Synergistic effects of heteroatom engineering in N-doped TiO2 films probed by X-ray absorption and photoelectron spectroscopy

Abstract

The precise control of electronic structure in nitrogen-doped titanium dioxide (N-TiO₂) is crucial for optimizing its optoelectronic performance. In this study, N-TiO₂ films were prepared via an in-situ hydrothermal method by varying the urea concentrations. Surface-sensitive X-ray photoelectron (XPS) and high-brilliance synchrotron-based X-ray absorption (XAS) spectroscopy is employed to probe the electronic and local structural modifications. Despite an incremental change of urea concentration, the chemical state of Ti⁴⁺ state is preserved within the experimental conditions.

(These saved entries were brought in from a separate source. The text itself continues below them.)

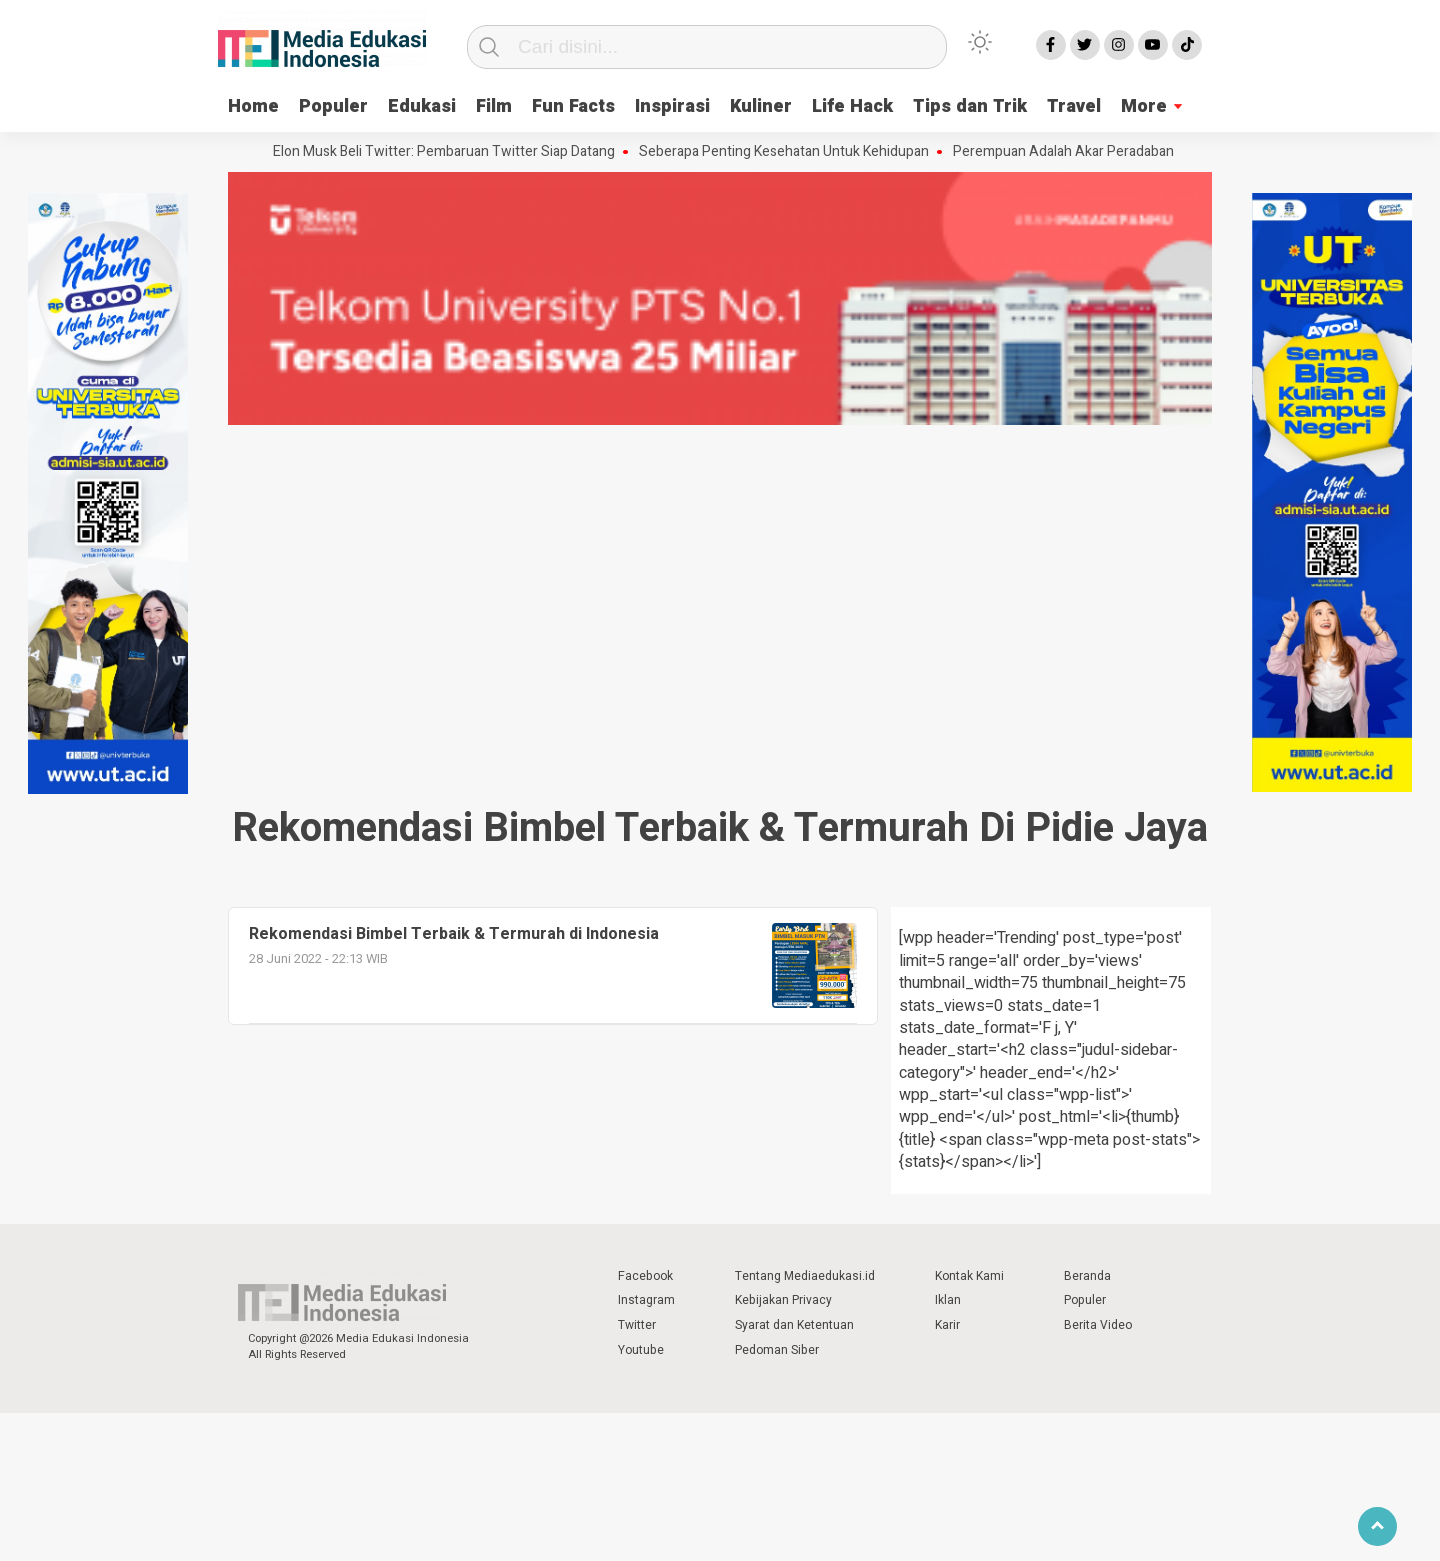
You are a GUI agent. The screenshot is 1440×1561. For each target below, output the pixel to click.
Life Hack (852, 106)
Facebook (645, 1276)
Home (253, 106)
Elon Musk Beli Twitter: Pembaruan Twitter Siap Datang (449, 152)
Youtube (641, 1350)
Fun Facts (573, 106)
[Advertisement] (720, 581)
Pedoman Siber (777, 1350)
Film (494, 106)
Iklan (948, 1300)
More (1144, 106)
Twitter (637, 1325)
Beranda (1087, 1276)
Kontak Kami (969, 1276)
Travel (1074, 106)
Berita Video (1098, 1325)
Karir (947, 1325)
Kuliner (761, 106)
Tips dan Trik (970, 106)
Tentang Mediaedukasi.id (805, 1276)
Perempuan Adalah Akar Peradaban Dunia (1087, 152)
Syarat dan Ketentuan (794, 1325)
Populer (333, 106)
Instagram (646, 1300)
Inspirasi (672, 106)
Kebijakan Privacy (783, 1300)
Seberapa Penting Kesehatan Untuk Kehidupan (789, 152)
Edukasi (422, 106)
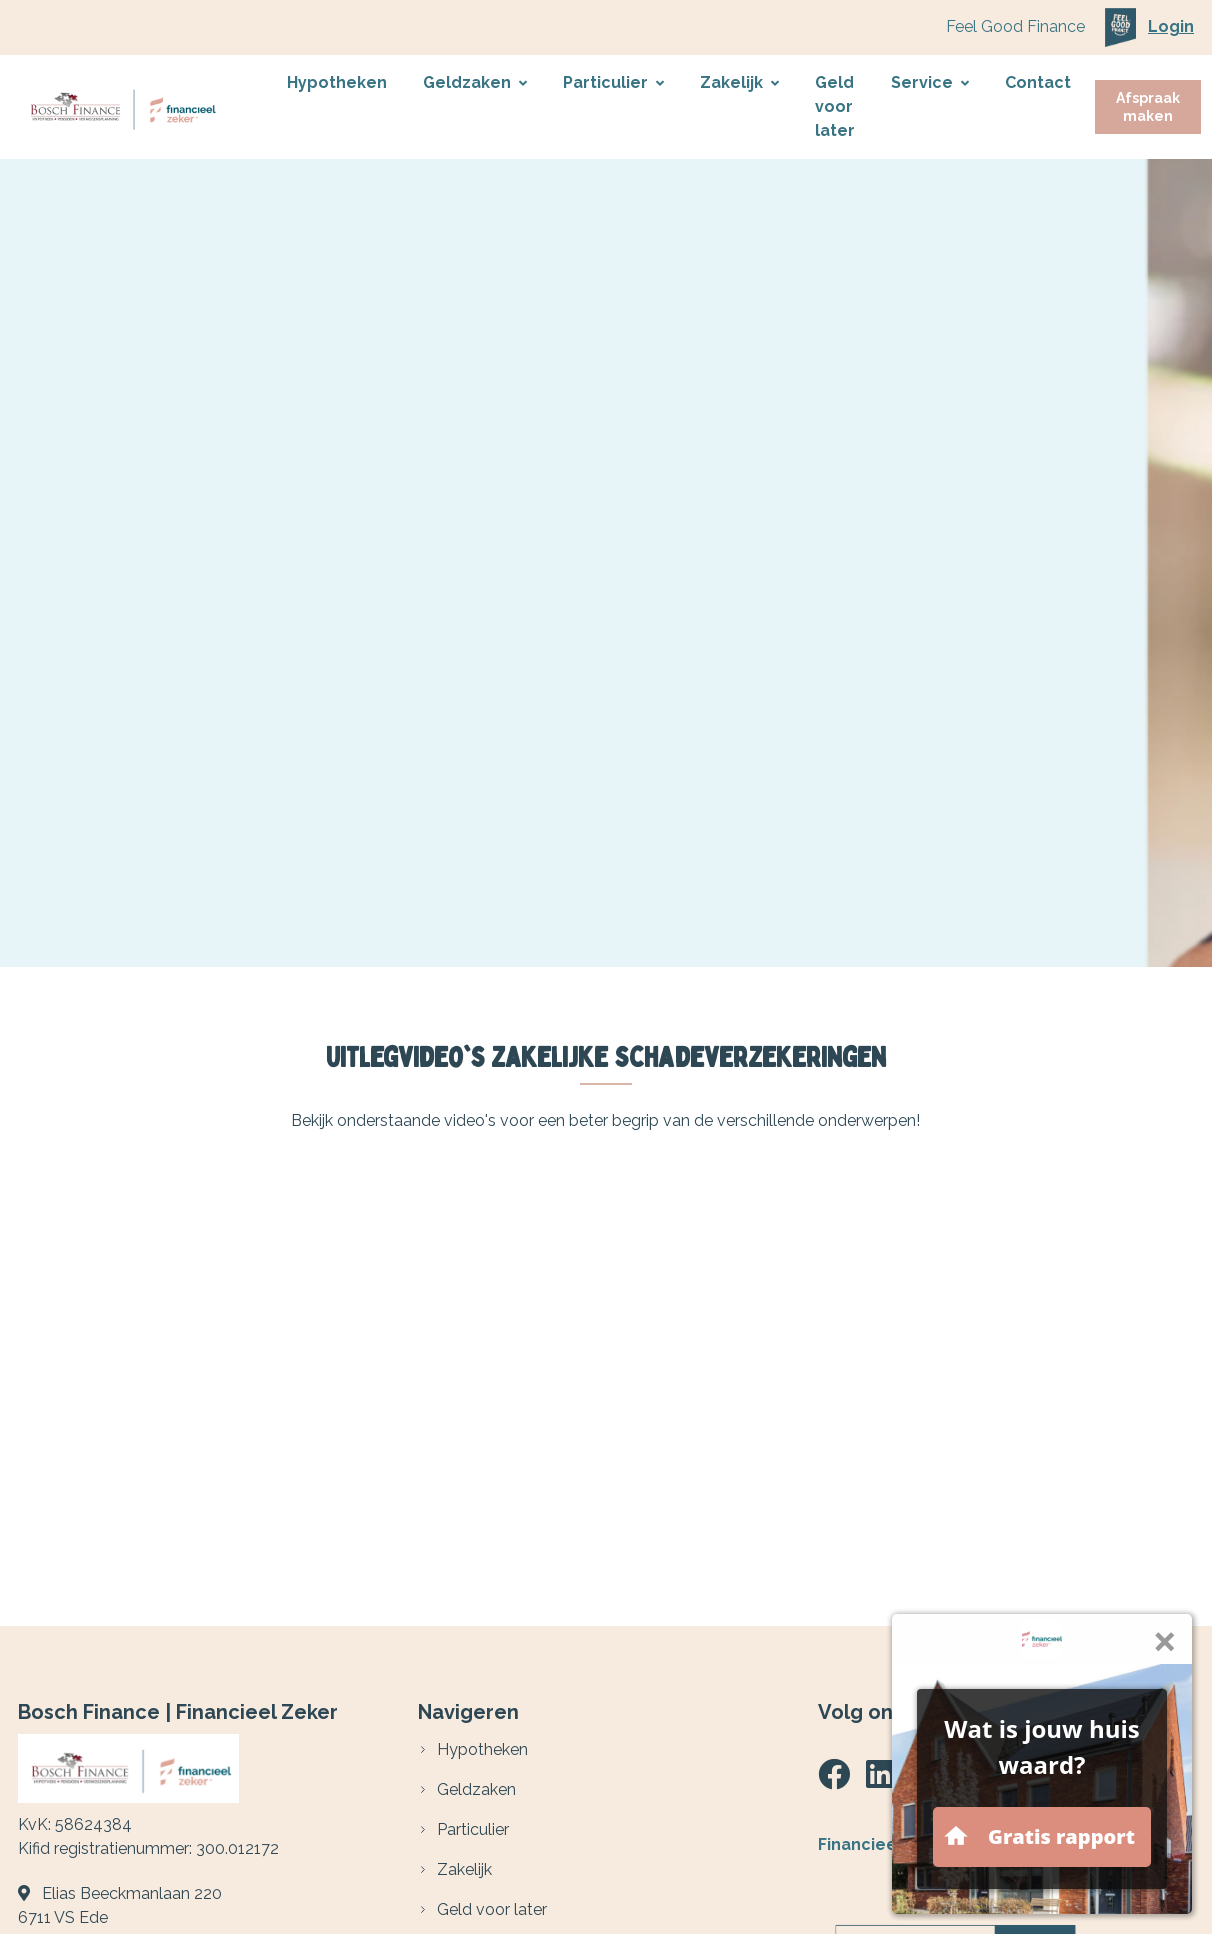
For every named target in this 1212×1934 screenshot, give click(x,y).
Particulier (613, 82)
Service (930, 82)
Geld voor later (835, 106)
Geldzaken (475, 82)
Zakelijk (739, 82)
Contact (1038, 82)
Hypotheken (337, 82)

This is possible since the stabilized oxygen vacancies is accessible by hosting electrons at the neighbouring Ti atoms, and altering the Ti–N/O bond geometries. The XAS further revealed distinct orbital features within the Ti L₃-edge in which t_2g and e_g peak splitting are highlighted the D_2d symmetry of anatase. The incorporation of nitrogen enhanced N 2p–O 2p hybridization, weakening Ti 3d–O 2p hybridization. The fluctuating trend in the area ratio of e_g (d_z²) orbital infers direct evidence of the electron redistribution within Ti 3d–O 2p orbitals along the z-axis. These findings were corroborated in a similar trend shown at the pre-edge features, indicating the unprecedented charge carrier dynamics in this doped TiO₂ system. These synchrotron-based measurements unveil the electronic modifications of N-TiO₂, paving the way for the rational design of tunable heteroatom-doped metal oxides materials.